→ The data
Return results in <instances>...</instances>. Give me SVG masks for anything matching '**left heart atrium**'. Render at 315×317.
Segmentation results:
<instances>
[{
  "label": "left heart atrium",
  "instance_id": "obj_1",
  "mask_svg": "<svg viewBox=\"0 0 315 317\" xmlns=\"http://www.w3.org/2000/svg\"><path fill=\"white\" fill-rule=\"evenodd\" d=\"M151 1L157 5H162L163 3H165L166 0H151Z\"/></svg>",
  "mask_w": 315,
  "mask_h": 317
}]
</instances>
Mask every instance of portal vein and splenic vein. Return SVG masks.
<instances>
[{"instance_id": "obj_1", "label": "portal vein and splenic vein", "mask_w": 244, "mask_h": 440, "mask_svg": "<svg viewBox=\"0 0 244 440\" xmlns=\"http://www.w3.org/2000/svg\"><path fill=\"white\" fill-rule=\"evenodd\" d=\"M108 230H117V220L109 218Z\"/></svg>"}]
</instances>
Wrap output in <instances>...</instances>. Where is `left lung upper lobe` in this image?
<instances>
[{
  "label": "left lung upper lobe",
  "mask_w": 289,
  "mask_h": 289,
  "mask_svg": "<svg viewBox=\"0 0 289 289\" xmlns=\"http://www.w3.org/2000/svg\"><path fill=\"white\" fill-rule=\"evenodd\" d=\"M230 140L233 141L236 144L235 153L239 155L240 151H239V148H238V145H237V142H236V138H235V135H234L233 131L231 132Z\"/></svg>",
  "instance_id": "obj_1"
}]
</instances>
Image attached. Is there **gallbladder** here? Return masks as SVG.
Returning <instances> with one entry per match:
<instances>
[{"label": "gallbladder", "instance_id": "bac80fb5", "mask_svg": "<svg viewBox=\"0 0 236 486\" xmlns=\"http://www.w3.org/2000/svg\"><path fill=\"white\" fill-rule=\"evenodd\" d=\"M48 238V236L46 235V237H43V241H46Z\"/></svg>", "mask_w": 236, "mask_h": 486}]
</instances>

→ Problem description
Exact output of every entry is required.

→ Response
Return results in <instances>...</instances>. Give me SVG masks for anything matching '**left heart atrium**'. Render at 315×317.
Segmentation results:
<instances>
[{
  "label": "left heart atrium",
  "instance_id": "obj_1",
  "mask_svg": "<svg viewBox=\"0 0 315 317\" xmlns=\"http://www.w3.org/2000/svg\"><path fill=\"white\" fill-rule=\"evenodd\" d=\"M151 1L157 5H162L163 3H165L166 0H151Z\"/></svg>",
  "mask_w": 315,
  "mask_h": 317
}]
</instances>
Mask every instance of portal vein and splenic vein. Return SVG masks.
<instances>
[{"instance_id": "obj_1", "label": "portal vein and splenic vein", "mask_w": 244, "mask_h": 440, "mask_svg": "<svg viewBox=\"0 0 244 440\" xmlns=\"http://www.w3.org/2000/svg\"><path fill=\"white\" fill-rule=\"evenodd\" d=\"M108 230H117V220L109 218Z\"/></svg>"}]
</instances>
Wrap output in <instances>...</instances>. Where is `left lung upper lobe` in this image?
<instances>
[{
  "label": "left lung upper lobe",
  "mask_w": 289,
  "mask_h": 289,
  "mask_svg": "<svg viewBox=\"0 0 289 289\" xmlns=\"http://www.w3.org/2000/svg\"><path fill=\"white\" fill-rule=\"evenodd\" d=\"M230 140L233 141L236 144L235 153L239 155L240 151H239V148H238V145H237V142H236V138H235V135H234L233 131L231 132Z\"/></svg>",
  "instance_id": "obj_1"
}]
</instances>
Image attached. Is there **gallbladder** here? Return masks as SVG.
Returning <instances> with one entry per match:
<instances>
[{"label": "gallbladder", "instance_id": "bac80fb5", "mask_svg": "<svg viewBox=\"0 0 236 486\" xmlns=\"http://www.w3.org/2000/svg\"><path fill=\"white\" fill-rule=\"evenodd\" d=\"M48 238V236L46 235V237H43V241H46Z\"/></svg>", "mask_w": 236, "mask_h": 486}]
</instances>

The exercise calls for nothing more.